Calcul et barême des frais de succession
Les termes "
frais de succession" désignent deux choses différentes.
Dans une première acceptation, les
frais de succession concernent les droits de succession ou frais de notaires liés aux actes de succession. Ainsi, un impôt est-il prélevé sur la valeur de chaque part des biens allouées aux héritiers, lors de l'ouverture d'une succession. Le montant de l'impôt est calculé selon le degré de parenté et selon les tranches de part imposables, déduction faite toutefois des frais déductibles décrits ci-après et des abattements légaux. Par ailleurs, la réalisation de l'actif et la rédaction des actes notariés liés à l'organisation de la succession induisent également des frais de notaire. C'est généralement cet ensemble que l'on nomme "
frais de succession".
Dans une seconde acceptation, il s'agit des frais déductibles de la succession. Ce sont des dépenses engagées lors du décès de la personne légataire, et qui donnent en principe droit à déduction des droits de succession. Cela comprend les frais liés à la dernière maladie, ceux en rapport avec l'organisation des funérailles (maximum 1500 euros), les frais de notaire pour l'ouverture du testament ou la donation entre époux, ainsi que les dettes à charges du défunt qui ne sont pas garanties par une inscription hypothécaire. Si elles sont présentées dans une annexe à la déclaration fournie lors de la liquidation de la succession auprès des services fiscaux, ces sommes sont déductibles
Le calcul des droits
En ligne directe
(pour les transmissions aux enfants, petits-enfants, arrière-petits-enfants, mais aussi parents, grands-parents, arrière-grands-parents)
| Taux à appliquer sur chaque tranche de la part taxable | Part d'héritage taxable* |
| 5 % | N'excédant pas 7 600 € |
| 10 % | Entre 7 600 et 11 400 € |
| 15 % | Entre 11 400 et 15 000 € |
| 20 % | Entre 15 000 et 520 000 € |
| 30 % | Entre 520 000 et 850 000 € |
| 35 % | Entre 850 000 et 1 700 000 € |
| 40 % | Au-delà de 1 700 000 € |
Entre époux
| Taux à appliquer sur chaque tranche de la part taxable |
Part d'héritage taxable* |
| 5 % | N'excédant pas 7 600 € |
| 10 % | Entre 7 600 et 15 000 € |
| 15 % | Entre 15 000 et 30 000 € |
| 20 % | Entre 30 000 et 520 000 € |
| 30 % | Entre 520 000 et 850 000 € |
| 35 % | Entre 850 000 et 1 700 000 € |
| 40 % | Au-delà de 1 700 000 € |
Le barème pour les autres catégories d'héritiers
| Lien de parenté | Taux à appliquer* |
| Entre frères et sœurs | 35 % jusqu'à 23 000 €, 45 % au-delà |
| Entre parents jusqu'au 4e degré inclus par exemple, entre oncle et neveu | 55 % |
| Entre parents au-delà du 4e degré ou personnes non parentes | 60 % |
| Neveu par alliance | 60 % |
| Entre partenaires liés par un pacs | 40 % jusqu'à 15 000 €, 50 % au-delà |
* Après déduction des différents abattements
L'héritier peut se passer d'un notaire :
- si la succession ne comprend pas de biens immobiliers,
- s'il n'y a pas de testament,
- en l'absence de donation,
- en l'absence de contrat de mariage
Le recours à un notaire est obligatoire dans la seule mesure où les conventions de transmissions de propriété qu'il authentifie, comprennent des biens immobiliers. Ces conventions de transmissions peuvent être des ventes, donations et successions. En dehors de ces cas , l'intervention du notaire dans le réglement d'une succession est justifiée par l'appel fait à un juriste professionnel afin de régler des questions juridiques complexes et techniques.

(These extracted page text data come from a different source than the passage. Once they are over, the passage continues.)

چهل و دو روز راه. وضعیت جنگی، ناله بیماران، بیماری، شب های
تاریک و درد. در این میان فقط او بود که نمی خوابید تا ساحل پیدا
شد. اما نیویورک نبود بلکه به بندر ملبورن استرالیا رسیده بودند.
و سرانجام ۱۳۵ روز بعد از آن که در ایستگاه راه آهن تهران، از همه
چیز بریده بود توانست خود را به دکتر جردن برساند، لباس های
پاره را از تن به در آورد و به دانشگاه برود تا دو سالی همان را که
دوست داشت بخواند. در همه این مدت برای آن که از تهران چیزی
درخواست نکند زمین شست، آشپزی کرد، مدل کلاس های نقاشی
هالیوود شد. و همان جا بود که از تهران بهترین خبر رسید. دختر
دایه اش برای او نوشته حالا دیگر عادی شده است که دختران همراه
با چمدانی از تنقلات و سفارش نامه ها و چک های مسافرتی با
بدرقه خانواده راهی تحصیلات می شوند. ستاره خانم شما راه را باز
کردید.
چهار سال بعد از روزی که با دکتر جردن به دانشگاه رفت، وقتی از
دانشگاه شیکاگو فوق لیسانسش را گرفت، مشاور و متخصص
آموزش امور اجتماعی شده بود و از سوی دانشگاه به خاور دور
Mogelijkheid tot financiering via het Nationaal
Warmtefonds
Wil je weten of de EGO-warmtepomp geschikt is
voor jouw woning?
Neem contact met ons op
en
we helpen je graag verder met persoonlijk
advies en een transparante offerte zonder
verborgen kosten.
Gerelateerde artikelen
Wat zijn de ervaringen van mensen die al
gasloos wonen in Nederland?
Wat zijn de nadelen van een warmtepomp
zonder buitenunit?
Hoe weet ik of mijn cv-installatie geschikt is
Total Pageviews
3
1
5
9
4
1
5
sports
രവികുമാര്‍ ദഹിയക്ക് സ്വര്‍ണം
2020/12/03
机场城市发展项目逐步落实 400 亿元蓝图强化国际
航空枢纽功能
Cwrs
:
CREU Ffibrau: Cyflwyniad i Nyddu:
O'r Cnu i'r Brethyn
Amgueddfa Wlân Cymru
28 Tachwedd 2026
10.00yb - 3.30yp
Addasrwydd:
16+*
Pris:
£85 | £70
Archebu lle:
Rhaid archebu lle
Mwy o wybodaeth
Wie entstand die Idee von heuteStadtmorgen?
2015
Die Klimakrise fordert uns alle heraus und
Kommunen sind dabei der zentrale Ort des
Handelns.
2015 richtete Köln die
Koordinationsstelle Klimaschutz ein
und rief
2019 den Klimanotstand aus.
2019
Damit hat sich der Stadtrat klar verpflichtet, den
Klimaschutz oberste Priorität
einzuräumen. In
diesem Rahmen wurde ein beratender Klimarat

Comment établir la déclaration de succession ?
- Si l'héritier n'a pas recours à un notaire, il doit faire établir un certificat d'hérédité (par la mairie) ou un acte de notoriété (par le tribunal d'instance) pour obtenir le déblocage des comptes bancaires du défunt.
- Lorsque l'héritier a recours à un notaire, il faut s'occuper des formalités suivantes :
- déposer la déclaration à la recette des impôts du domicile du défunt.

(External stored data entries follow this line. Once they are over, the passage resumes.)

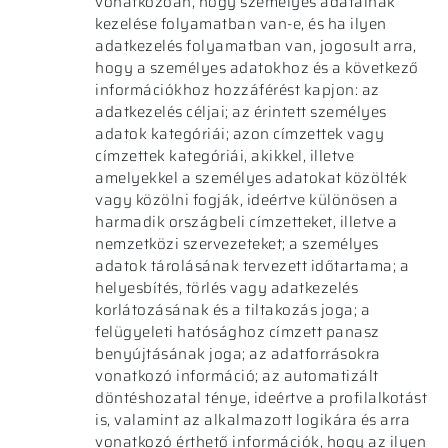
vonatkozóan, hogy személyes adatainak
kezelése folyamatban van-e, és ha ilyen
adatkezelés folyamatban van, jogosult arra,
hogy a személyes adatokhoz és a következő
információkhoz hozzáférést kapjon: az
adatkezelés céljai; az érintett személyes
adatok kategóriái; azon címzettek vagy
címzettek kategóriái, akikkel, illetve
amelyekkel a személyes adatokat közölték
vagy közölni fogják, ideértve különösen a
harmadik országbeli címzetteket, illetve a
nemzetközi szervezeteket; a személyes
adatok tárolásának tervezett időtartama; a
helyesbítés, törlés vagy adatkezelés
korlátozásának és a tiltakozás joga; a
felügyeleti hatósághoz címzett panasz
benyújtásának joga; az adatforrásokra
vonatkozó információ; az automatizált
döntéshozatal ténye, ideértve a profilalkotást
is, valamint az alkalmazott logikára és arra
vonatkozó érthető információk, hogy az ilyen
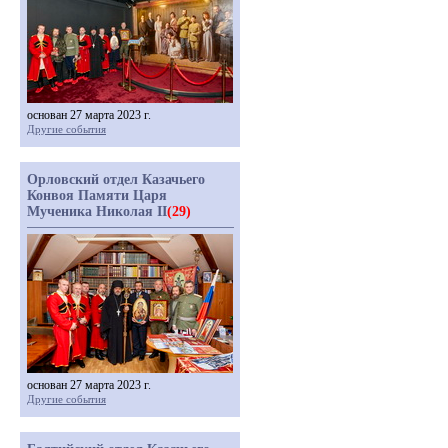
основан 27 марта 2023 г.
Другие события
Орловский отдел Казачьего
Конвоя Памяти Царя
Мученика Николая II
(29)
основан 27 марта 2023 г.
Другие события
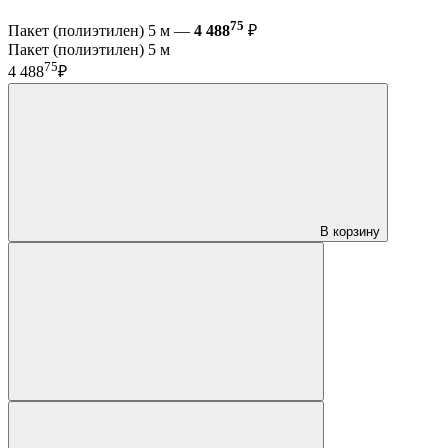
75
Пакет (полиэтилен) 5 м —
4 488
₽
Пакет (полиэтилен) 5 м
75
4 488
₽
В корзину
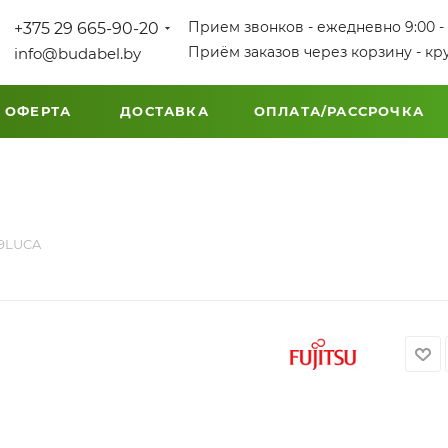
Прием звонков - ежедневно 9:00 - 
+375 29 665-90-20
Приём заказов через корзину - кр
info@budabel.by
 ОФЕРТА
ДОСТАВКА
ОПЛАТА/РАССРОЧКА
09LUCA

- rechercher et ouvrir le testament,
- établir l'acte de notoriété (pour justifier de la qualité d'héritier), le certificat de propriété (obligatoire si la succession dépasse 5 335 EUROS, notamment pour obtenir le déblocage des comptes bancaires ou postaux du défunt).
- établir l'attestation notariale immobilière, dite attestation de propriété, transmise au bureau des hypothèques,
- établir l'inventaire.
Il faut par ailleurs notifier le décès aux banques, organismes sociaux..., dont dépendait le défunt.